Blue Sun Palace
2025, NR, 116 min. Directed by Constance Tsang. Starring Wu Ke-Xi, Lee Kang-sheng, Haipeng Xu.
REVIEWED By Kimberley Jones, Fri., May 16, 2025
When someone is telling you something big and scary, opening up, making themselves vulnerable, do you find yourself going still so as not to interrupt or startle them out of the vulnerable place? No sudden movements, right? Stillness is writer-director Constance Tsang’s approach, too, in her feature debut, Blue Sun Palace, which spends more or less a year in the lives of women working at a massage parlor in Flushing, Queens, and some of the people in their orbit. Sunny, smiley Didi (Haipeng Xu) is the linchpin, the one best friend Amy (Wu Ke-Xi) cooks for and adores, and the one shy Cheng (Tsai Ming-liang regular collaborator Lee Kang-sheng) is quietly courting, even as he sends money home to his estranged wife and daughter in Taiwan.

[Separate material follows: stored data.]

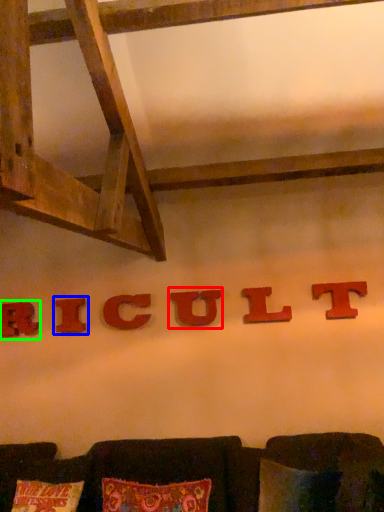 Question: Which is farther away from alphabet (highlighted by a red box)? alphabet (highlighted by a blue box) or alphabet (highlighted by a green box)?

Choices:
 (A) alphabet
 (B) alphabet

Answer: (B) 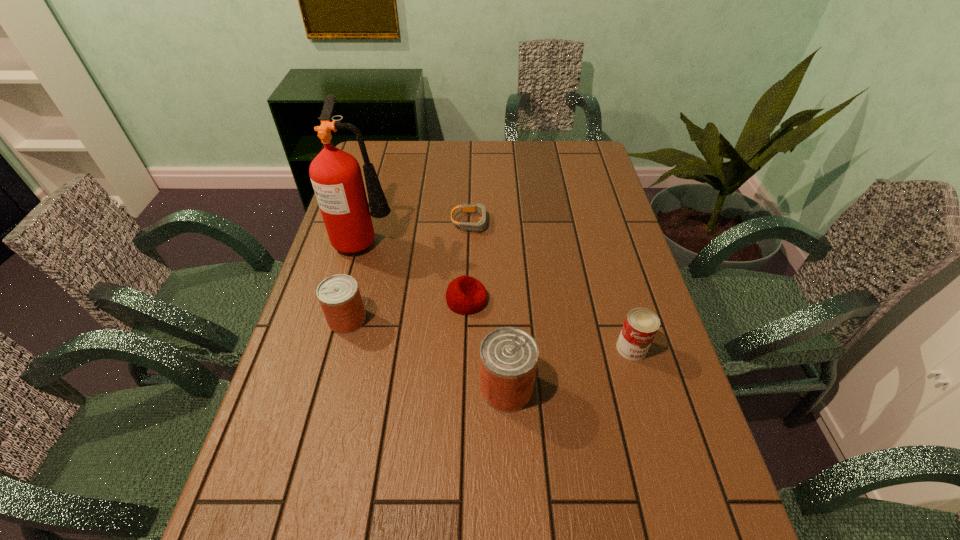 This screenshot has height=540, width=960. Find the location of `free spot between the nearest object and the fire extinguisher`. free spot between the nearest object and the fire extinguisher is located at coordinates (436, 314).

This screenshot has width=960, height=540. I want to click on blank region between the tallest object and the goggles, so click(x=419, y=231).

Identify which object is the nearest to the beanbag. Please provide its 2D coordinates. Your answer should be formatted as a tuple, i.e. [(x, y)], where the tuple contains the x and y coordinates of a point satisfying the conditions above.

[(508, 356)]

Identify which object is the fourth closest to the leftmost can. Please provide its 2D coordinates. Your answer should be formatted as a tuple, i.e. [(x, y)], where the tuple contains the x and y coordinates of a point satisfying the conditions above.

[(480, 226)]

Identify which can is the nearest to the rightmost can. Please provide its 2D coordinates. Your answer should be formatted as a tuple, i.e. [(x, y)], where the tuple contains the x and y coordinates of a point satisfying the conditions above.

[(508, 356)]

The height and width of the screenshot is (540, 960). Identify the location of can that is the closest to the fifth farthest object. (508, 356).

Where is `vacant space that satisfies the following two spatial constraints: 1. on the back side of the tallest can; 2. on the front and back of the shortest object`? This screenshot has height=540, width=960. vacant space that satisfies the following two spatial constraints: 1. on the back side of the tallest can; 2. on the front and back of the shortest object is located at coordinates (498, 222).

Identify the location of vacant region that satisfies the following two spatial constraints: 1. at the nozzle of the fire extinguisher; 2. on the right side of the farthest can. (344, 320).

The width and height of the screenshot is (960, 540). Identify the location of free space that satisfies the following two spatial constraints: 1. on the back side of the second can from right to left; 2. on the front and back of the shortest object. (498, 222).

You are a GUI agent. You are given a task and a screenshot of the screen. Output one action in this format:
    pyautogui.click(x=<x>, y=<y>)
    Task: Click on the free location that satisfies the following two spatial constraints: 1. on the seat area of the fifth tallest object; 2. on the front side of the leftmost can
    
    Given the screenshot: What is the action you would take?
    pyautogui.click(x=466, y=320) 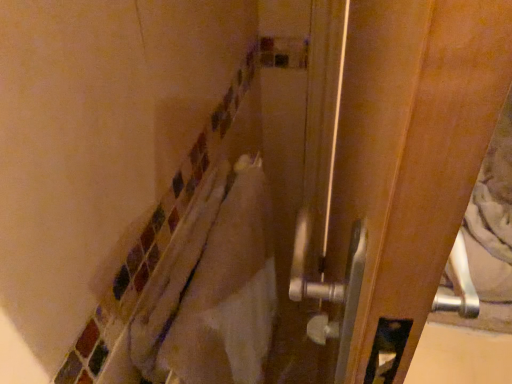 What do you see at coordinates (410, 156) in the screenshot? Image resolution: width=512 pixels, height=384 pixels. I see `wooden screen door at right` at bounding box center [410, 156].

This screenshot has height=384, width=512. I want to click on wooden screen door at right, so click(x=410, y=156).

I want to click on white towel at center, so click(x=228, y=290).

Describe the element at coordinates (228, 290) in the screenshot. I see `white towel at center` at that location.

Where is `wooden screen door at right`? wooden screen door at right is located at coordinates (410, 156).

Which object is positioned more to the left, wooden screen door at right or white towel at center?

From the viewer's perspective, white towel at center appears more on the left side.

Is wooden screen door at right further to the viewer compared to white towel at center?

No, the depth of wooden screen door at right is less than that of white towel at center.

Between point (455, 116) and point (259, 249), which one is positioned behind?

Positioned behind is point (259, 249).

From the image's perspective, is wooden screen door at right located above white towel at center?

Indeed, from the image's perspective, wooden screen door at right is shown above white towel at center.

From a real-world perspective, is wooden screen door at right on white towel at center?

Yes.

Does wooden screen door at right have a greater width compared to white towel at center?

Incorrect, the width of wooden screen door at right does not surpass that of white towel at center.

Considering the relative sizes of wooden screen door at right and white towel at center in the image provided, is wooden screen door at right shorter than white towel at center?

No.

Considering the sizes of wooden screen door at right and white towel at center in the image, is wooden screen door at right bigger or smaller than white towel at center?

wooden screen door at right is bigger than white towel at center.

Is wooden screen door at right surrounding white towel at center?

Definitely not — white towel at center is not inside wooden screen door at right.

Is wooden screen door at right placed right next to white towel at center?

No, wooden screen door at right is not next to white towel at center.

Is wooden screen door at right oriented away from white towel at center?

Yes.

Where is `screen door on the right of white towel at center`? Image resolution: width=512 pixels, height=384 pixels. screen door on the right of white towel at center is located at coordinates (410, 156).

In the image, is white towel at center on the left side or the right side of wooden screen door at right?

From the image, it's evident that white towel at center is to the left of wooden screen door at right.

Which is in front, white towel at center or wooden screen door at right?

wooden screen door at right is closer to the camera.

Between point (170, 368) and point (345, 49), which one is positioned in front?

Point (170, 368)

From the image's perspective, is white towel at center located above wooden screen door at right?

Actually, white towel at center appears below wooden screen door at right in the image.

From a real-world perspective, is white towel at center physically located above or below wooden screen door at right?

In terms of real-world spatial position, white towel at center is below wooden screen door at right.

From the picture: Does white towel at center have a greater width compared to wooden screen door at right?

Correct, the width of white towel at center exceeds that of wooden screen door at right.

Is white towel at center taller or shorter than wooden screen door at right?

white towel at center is shorter than wooden screen door at right.

Between white towel at center and wooden screen door at right, which one has smaller size?

white towel at center.

Is white towel at center located outside wooden screen door at right?

Yes, white towel at center is not within wooden screen door at right.

Does white towel at center touch wooden screen door at right?

No, white towel at center is not in contact with wooden screen door at right.

Is white towel at center turned away from wooden screen door at right?

Yes, wooden screen door at right is at the back of white towel at center.

How far apart are white towel at center and wooden screen door at right?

Blue Sun Palace can be bisected into a Before and After, with the bulk of the film spent processing the aftermath of an event at the parlor. I mean “processing” in close to a clinical sense, in the way film develops – not all at once but over time, where you can stare at the incremental evolution but not see the full picture until the process is complete. Tsang and cinematographer Norm Li mostly keep the camera at a remove: hanging back in a doorframe, or from behind a gauze curtain, at the top of an escalator, and the other side of a shower door. That stillness and remove creates its own kind of intimacy. It dares you to hold in an uncomfortable moment, to take in someone’s pain without looking away.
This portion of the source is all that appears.